Friday, 2 December 2011
'The Artist' review:
Widely tipped to win big at next year's Oscars, 'The Artist' is a French (mostly) silent movie starring the charismatic Jean Dujardin as George Valentin, a star of silent era Hollywood whose career suffers after the introduction of sound. To a large extent it's a retread of 'Singing in the Rain', with large helpings of 'Sunset Boulevard' and 'A Star is Born', as one star's fall from the limelight coincides with another's meteoric rise. Here it's the energetic young Peppy Miller, played by Bérénice Bejo, who becomes the It girl and darling of the early talkies - sparking conflict and romance with her ageing idol and sometime mentor.

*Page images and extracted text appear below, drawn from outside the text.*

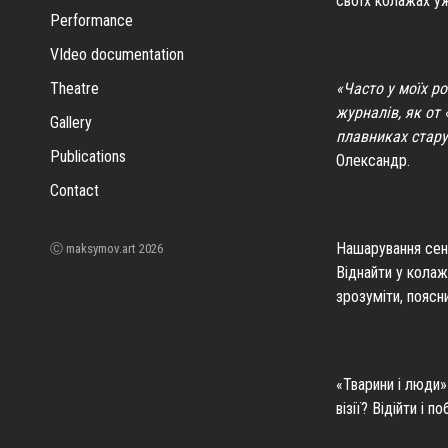
своїх колажах уж
Performance
VIdeo documentation
«Часто у моїх р
Theatre
журналів, як от 
Gallery
плавниках стару
Publications
Олександр.
Contact
Нашарування сенс
Ⓒ maksymov.art 2026
Віднайти у колаж
зрозуміти, поясн
«Тварини і люди»
візії? Відійти і 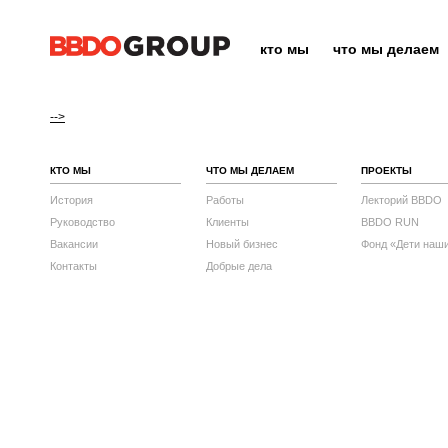
кто мы
что мы делаем
-->
КТО МЫ
ЧТО МЫ ДЕЛАЕМ
ПРОЕКТЫ
История
Работы
Лекторий BBDO
Руководство
Клиенты
BBDO RUN
Вакансии
Новый бизнес
Фонд «Дети наш
Контакты
Добрые дела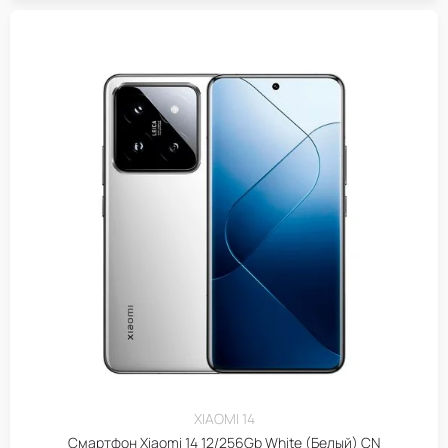
XIAOMI 14
Смартфон Xiaomi 14 12/256Gb White (Белый) CN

Director Michel Hazanavicius has made a sweet movie which only ever aspires to be charming and, for the most part, succeeds. The humour is gentle to a fault, the stars are elegant, gifted physical comedians and the early Hollywood setting is recreated with no shortage of affection. Adding to the good time feeling are cameos from John Goodman as a brash studio mogul, James Cromwell as a loyal limo driver, Malcolm McDowell as a cantankerous old man and Missi Pyle as a shrill actress. There are dance routines, moments of passion and also an adorable little dog. It's a nostalgic crowd-pleaser and, particularly in the first act, entirely joyful and full of laughs - amusing sight gags and clever misdirection jokes. It's about twenty minutes too long, losing its way in a bloated second act, but it's fun nevertheless.
That the film is so unapologetically winsome and uncynical in its reverence for Hollywood, whilst being so superficially high-brow - not only is it silent, but black and white and shot in 4:3 aspect ratio - will be in its favour come Academy Award time. It'll also be helped by that veteran Oscar campaigning powerhouse Harvey Weinstein whose company is distributing the film. If it combines these qualities with the expected box office success there will simply be no way of stopping its rise. I bring this up because Oscar success will (perhaps unfairly) change the way many critics - myself included - feel about the movie in the long-run. Simply put: the film could go from being a modest and delightful curiosity to an over-praised monster. Think 'The Hurt Locker'.
It could become one of those movies people who actually don't really like film bring up at parties as evidence of their great taste and quiet devotion to cinephilia - just like 'The Shawshank Redemption'. Worse still, the Academy giving the Best Picture award to a film like this would be a self-serving gesture on the part of its members, who can use this silent, black and white, French movie as evidence of their integrity. To the watching world it will look like Oscar has stuck his gold-plated neck out for an obscure, boldly different little art film, in spite of the fact that it's, in content and form and by definition, conservative. Ultimately it's every bit as cosy and middle class as last year's champion: 'The King's Speech'.
Yet for a year the American film industry may be allowed to pretend that the Oscar isn't a celebration of great financial success at all, but a simple celebration of art and, like Roberto Benigni before him, Michel Hazanavicius can stand on stage and endear himself to a vast television audience with his adorable European accent, become a Hollywood darling and then quietly disappear back home.
'The Artist' is, truly, a lovely little film. In its present state, free from the inevitable reassessment brought on by such things as Oscar glory, it's one of the year's most charming and eminently watchable movies. But not one of its best. It isn't technically ground-breaking, thematically challenging or formally experimental enough to be considered one of the year's most significant films and, though its derivative nature is central to its charm, it's still derivative. Yet whatever trajectory its critical fortunes take the film's infectious good nature and lightness of touch won't fail to raise a smile.
'The Artist' opens in the UK on December 30th and has been rated 'PG' by the BBFC.